A procuradora-geral de Justiça do Paraná, Maria Tereza Uille Gomes, assinou recomendação aos membros do MP do Estado para que os promotores com atribuição em matéria de improbidade administrativa continuem ajuizando em primeira instância ações contra autoridades acusadas de improbidade, mesmo após a edição da Lei nº 10.628, de 24 de dezembro de 2002. A lei instituiu o foro privilegiado para agentes políticos, mesmo após o fim do mandato. A orientação é para que os promotores aleguem a inconstitucionalidade da lei em cada uma das ações civis públicas que ajuizarem contra agentes políticos acusados de conduta ímproba. Assim, ficará a cargo do juiz de primeiro grau para o qual for distribuída a ação julgar se ela deve ou não ser analisada por tal instância. A recomendação da Procuradoria-Geral de Justiça é para que os promotores continuem atuando normalmente nos inquéritos civis instaurados com base na Lei de Improbidade.


Danos materiais
  O dano material é uma lesão concreta que afeta um interesse relativo ao patrimônio da vítima.
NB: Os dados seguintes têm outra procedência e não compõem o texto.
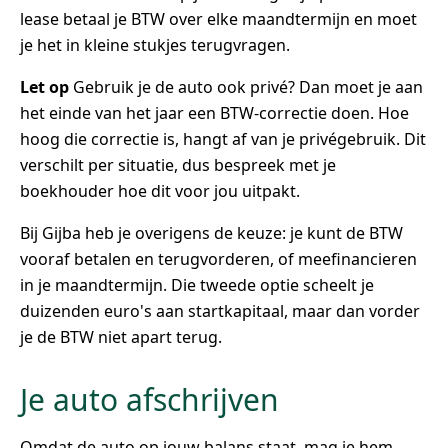
lease betaal je BTW over elke maandtermijn en moet
je het in kleine stukjes terugvragen.
Let op
Gebruik je de auto ook privé? Dan moet je aan
het einde van het jaar een BTW-correctie doen. Hoe
hoog die correctie is, hangt af van je privégebruik. Dit
verschilt per situatie, dus bespreek met je
boekhouder hoe dit voor jou uitpakt.
Bij Gijba heb je overigens de keuze: je kunt de BTW
vooraf betalen en terugvorderen, of meefinancieren
in je maandtermijn. Die tweede optie scheelt je
duizenden euro's aan startkapitaal, maar dan vorder
je de BTW niet apart terug.
Je auto afschrijven
Omdat de auto op jouw balans staat, mag je hem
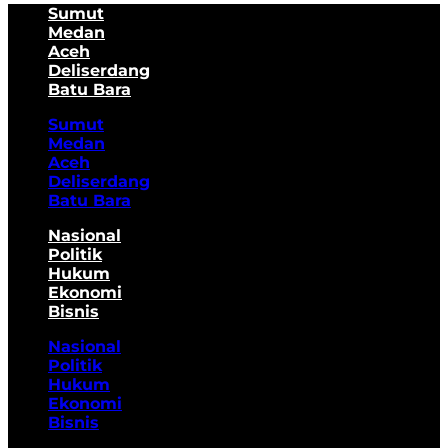
Sumut
Medan
Aceh
Deliserdang
Batu Bara
Sumut
Medan
Aceh
Deliserdang
Batu Bara
Nasional
Politik
Hukum
Ekonomi
Bisnis
Nasional
Politik
Hukum
Ekonomi
Bisnis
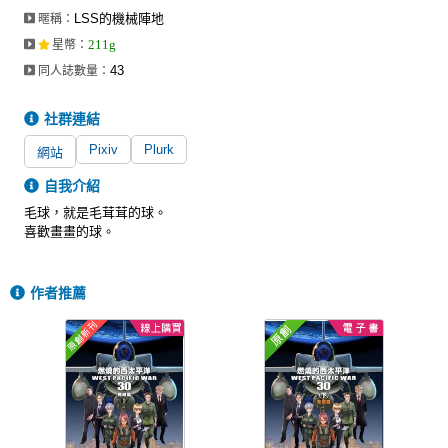
LSS的機械陣地
暱稱：
211g
星幣
：
43
同人誌數量：
社群連結
Pixiv
Plurk
網站
自我介紹
毛球，就是毛茸茸的球。
喜歡畫畫的球。
作者推薦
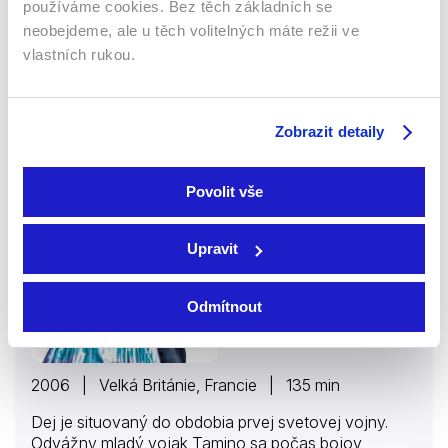
používáme cookies. Bez těch základních se
neobejdeme, ale u těch volitelných máte režii ve
vlastních rukou.
Čarovná flauta
Filmy
Ostatní
Zobrazit detaily
Hudební
71 %
Povolit vše
Upravit
Odmítnout
2006 | Velká Británie, Francie | 135 min
Dej je situovaný do obdobia prvej svetovej vojny.
Odvážny mladý vojak Tamino sa počas bojov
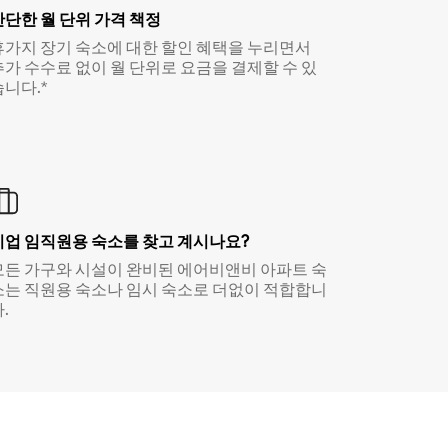
간단한 월 단위 가격 책정
휴가지 장기 숙소에 대한 할인 혜택을 누리면서
추가 수수료 없이 월 단위로 요금을 결제할 수 있
습니다.*
기업 임직원용 숙소를 찾고 계시나요?
모든 가구와 시설이 완비된 에어비앤비 아파트 숙
소는 직원용 숙소나 임시 숙소로 더없이 적합합니
.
Assim, a perda de bens materiais deve ser indenizada, de modo que cada desfalque no patrimônio de alguém lesado é um dano a ser reparado civilmente e de forma ampla. Com esse entendimento, a Terceira Turma do STJ, por maioria de votos, acolheu parcialmente recurso de Lívia Brunetti contra decisão do Tribunal de Alçada do Estado de São Paulo não considerando novo pedido de indenização por danos materiais, decorrentes de acidente de trânsito.


Pró-álcool suspenso
  O ministro Ilmar Galvão do STF deferiu liminar na Ação Direta de Inconstitucionalidade (ADI 2823) e suspendeu os dispositivos da lei estadual que criou o Programa de Incentivo às Usinas Produtoras de Álcool (PRO-ÁLCOOl) no estado de Mato Grosso. A ação se fundamenta no dispositivo constitucional que veda a concessão de benefícios fiscais quanto ao Imposto sobre Circulação de Mercadorias e Serviços (ICMS) sem que haja prévio convênio entre todos os estados da federação e o Distrito Federal.
O Plenário aprecará a manutenção da liminar após o fim das férias forenses.

Vinculação vedada
  A Quinta Turma do Tribunal Superior do Trabalho desobrigou o município de São Caetano do Sul (SP) a pagar diferenças salariais a um grupo de servidores que, em sentença e decisão de segundo grau, havia assegurado reajuste de vencimentos com base na vinculação ao salário mínimo. A Constituição veda a vinculação do salário mínimo para qualquer fim, explicou o relator do recurso do Município no TST, juiz convocado Walmir Oliveira da Costa.